Title: Optimizing Stocking Rate for Maximum Return to Wheat-cattle Enterprise Using Model Simulation and Economics Author
Submitted to: Agronomy Journal
Publication Type: Peer Reviewed Journal
Publication Acceptance Date: September 30, 2009
Publication Date: January 10, 2010
Citation: Zhang, X.J. 2010. Optimizing stocking rate for maximum return to wheat-cattle enterprise using model simulation and cconomics. Agronomy Journal. 102(1):197-209. Interpretive Summary: Winter wheat is commonly grown in southern Great Plains for winter grazing and grain harvest. Stocking rate and planting date are two key decision variables for managing such a dual system. The objective of this work was to develop guidelines that can help farmers boost profit margins by adapting stocking rate and planting date to particular production and market conditions in north central Oklahoma. A wheat grazing computer model was used to simulate grain and livestock production for seven stocking rates, five planting dates, two initial soil moisture levels at planting, and three climate scenarios. An enterprise budget approach was used to estimate net returns to the dual systems. Optimal stocking rate that maximizes net returns depends on the price ratio of wheat to cattle and forage availability that is affected by planting date, initial soil moisture, and climate. For the markets that overwhelmingly favor wheat production such as 2008, grain-only wheat is most profitable. However, the dual-systems are more profitable for the other markets. For wet soil profile at planting, sowing in early September and grazing at >2 head per hectare are most profitable despite climate scenarios. For dry soil profile at planting, a dual system is preferred for wet climate, grain-only for average climate, and fallow for dry climate. Had wheat been established in dry year under dry soil profile, moderate grazing would cut down net losses. In most cases grazing should be ceased at first hollow stem for more profit. Large differences between simulated net returns under optimized management and those under the business-as-usual management (survey) indicate great potentials to boost farmers’ profit margins if management decisions are optimized.
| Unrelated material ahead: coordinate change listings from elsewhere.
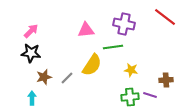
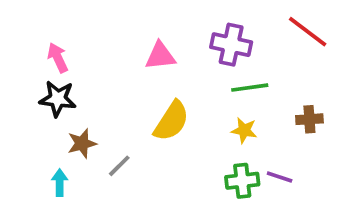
pink arrow: (31, 31) -> (58, 58), turned -70
green line: (113, 47) -> (250, 88), moved
gray line: (67, 78) -> (119, 166), moved
brown cross: (166, 80) -> (309, 119), moved

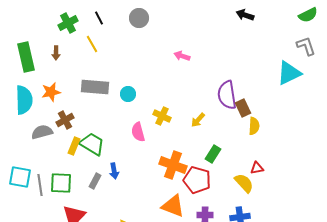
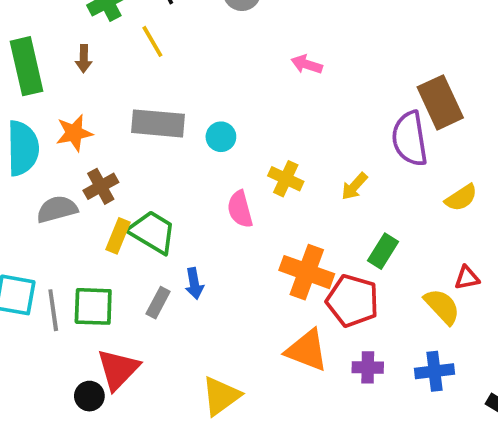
pink arrow: (182, 56) -> (307, 64), moved
brown rectangle: (243, 108) -> (440, 102), moved, size x1.5
yellow semicircle: (254, 126) -> (461, 198), turned 54

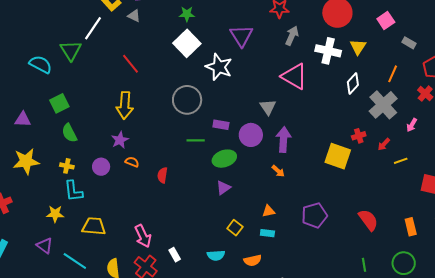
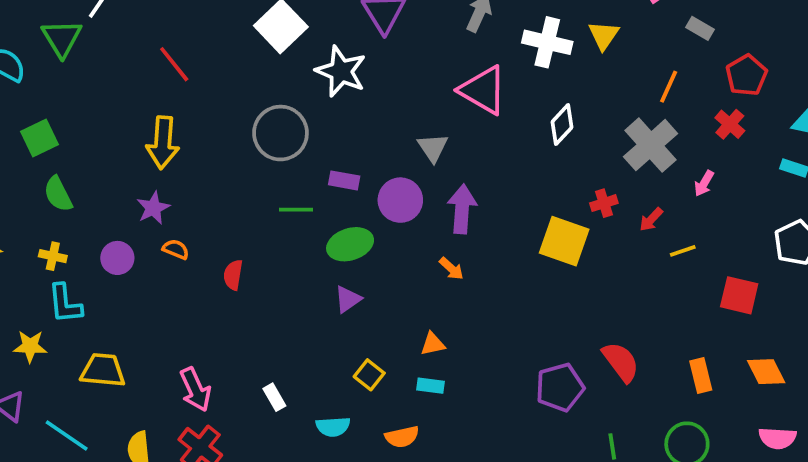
white diamond: (353, 83) -> (562, 125), moved
purple pentagon: (314, 215) -> (560, 387), moved
white rectangle: (175, 255) -> (274, 397), moved

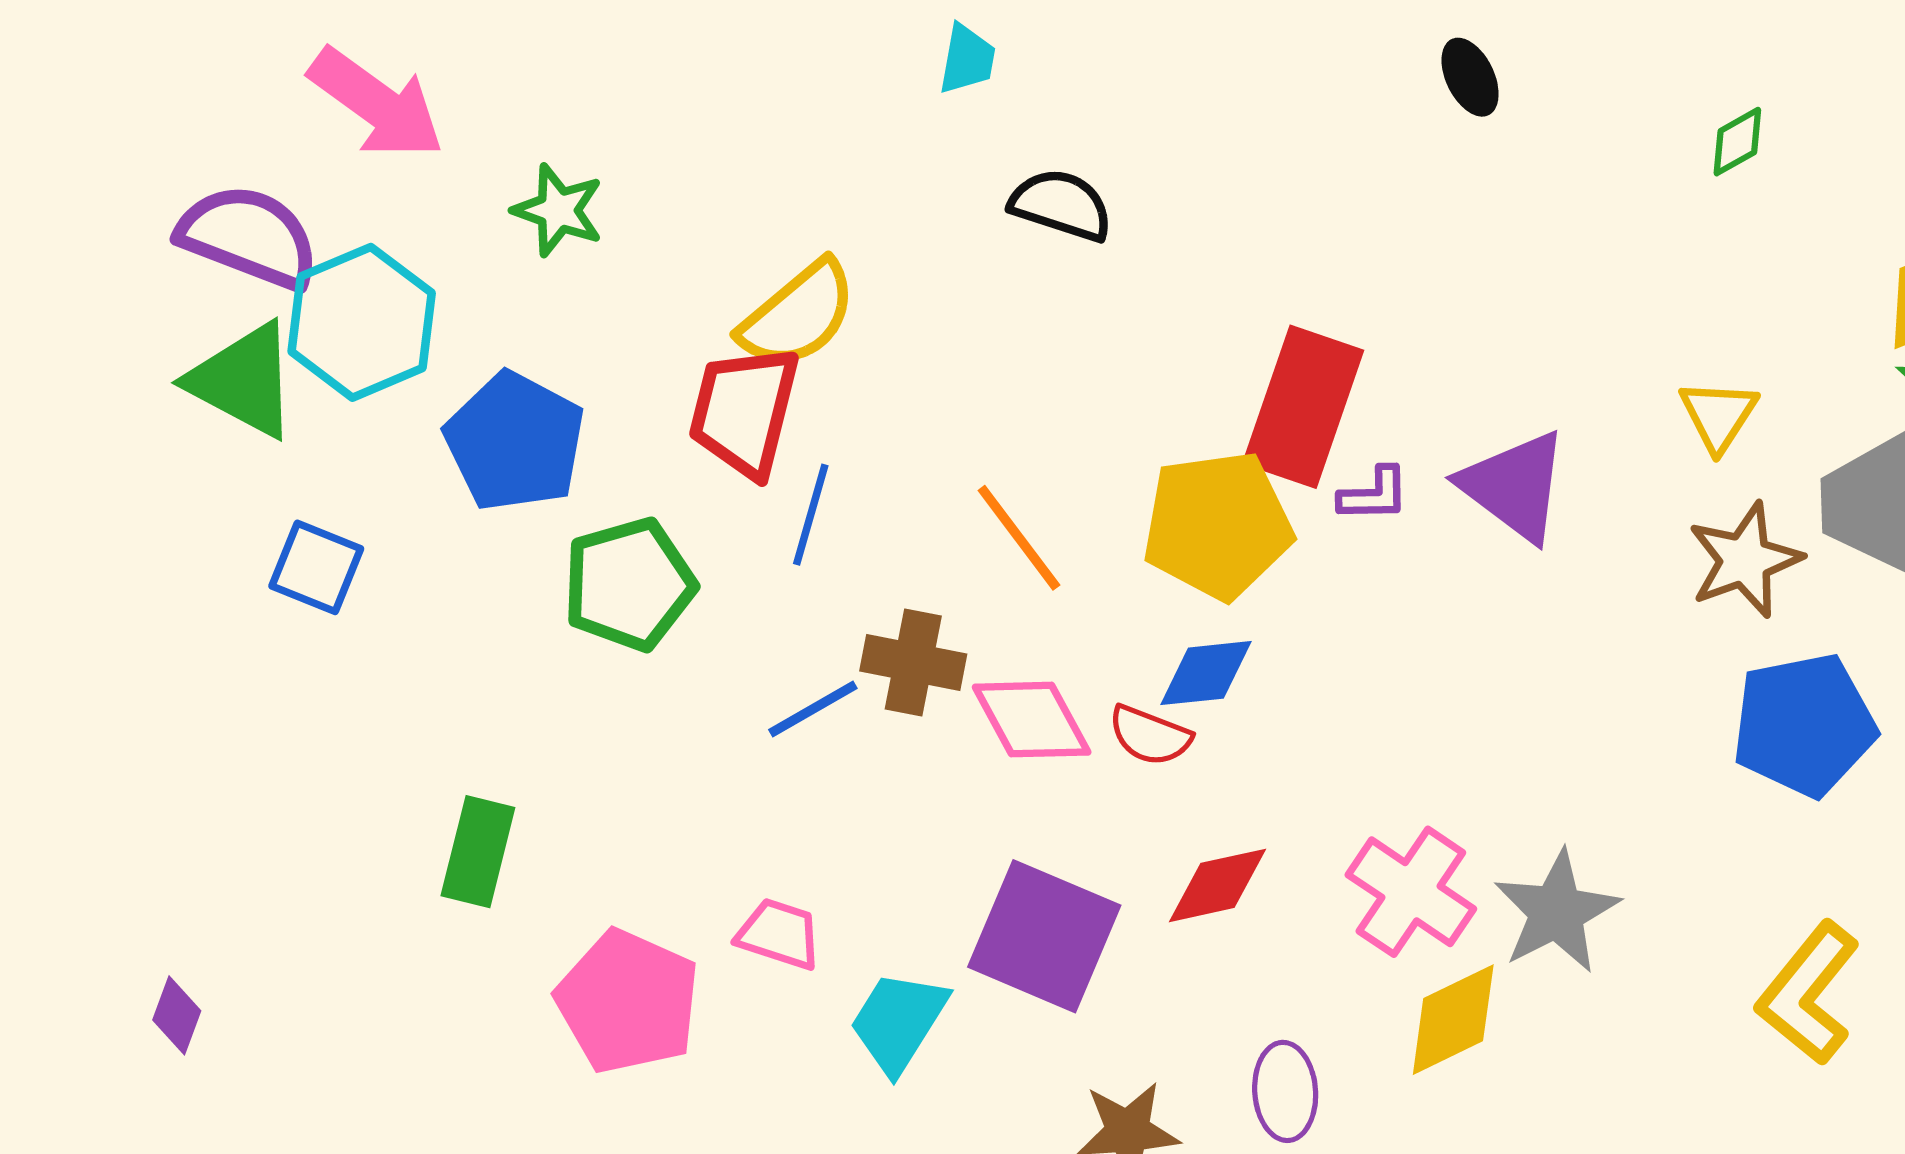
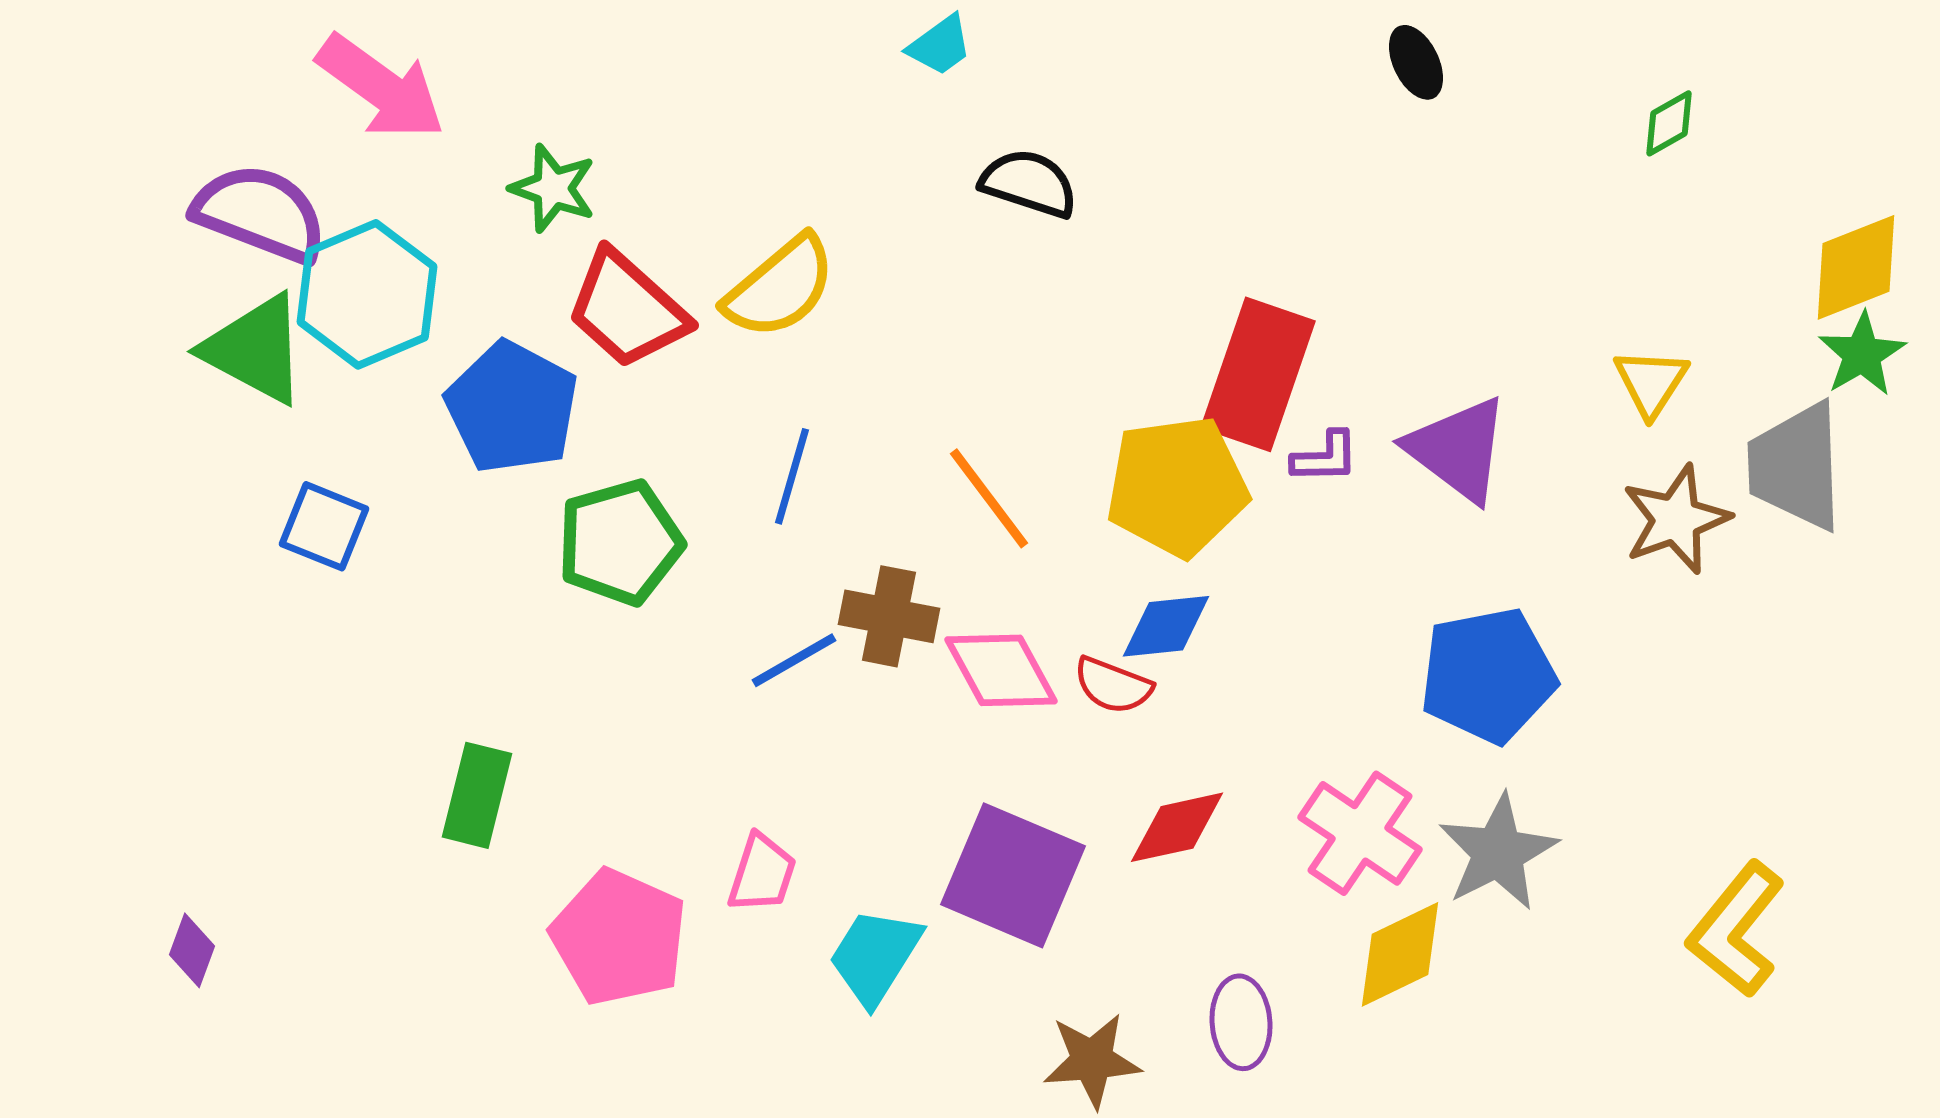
cyan trapezoid: (967, 59) -> (940, 45), turned 44
red trapezoid: (744, 411) -> (627, 309), moved, turned -62
blue pentagon: (1804, 725) -> (1488, 675), moved
pink trapezoid: (779, 934) -> (762, 873), turned 90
Technical Abstract: Managing dual-purpose wheat is complex because of the tradeoff relationship between cattle (Bos taurus) and wheat (Triticum aestivum L.) production. Stocking rate (SR) and planting date are the key decision variables of the dual systems. The objective was to develop decision support information that can help farmers boost profits by adapting SR and planting date to particular production and market conditions. A wheat grazing model was used to simulate the dual systems in Oklahoma for seven SR (ranging from 0 to 3 head/ha), five planting dates (1 September to 10 October), three climate scenarios (dry, average, and wet), and two initial soil moisture profiles (30 and 75% plant available water). Net returns were further estimated for three representative markets using an enterprise budget approach. Net returns under optimized management were much greater than those under the business-as-usual management, indicating great potentials to boost net returns with better management. Optimal SR is dictated by market prices and winter forage availability that is determined by planting date, initial soil water, and climate. For market that overwhelmingly favors grain production, grain-only wheat (best planted in early October and no grazing) should be used; whereas dual-purpose wheat (best planted in early September) is preferred for the other markets. For wet soil profile at planting, maximum returns are attained in early September planting and at high SR of > 2 head/ha despite climates; however, the high optimal SR should be adjusted down with delayed planting in wet and average but maintained in dry climate for water conservation. For dry profile at planting, optimal management is dual-purpose wheat with a high SR of 3 in wet, grain-only wheat in average, and fallow in dry climate. Had wheat been established in severely dry years, moderate grazing at 0.5-1.5 SR, compared with no grazing, could reduce net losses. Under most circumstances, grazing should not be allowed to pass first hollow stem to maximize returns.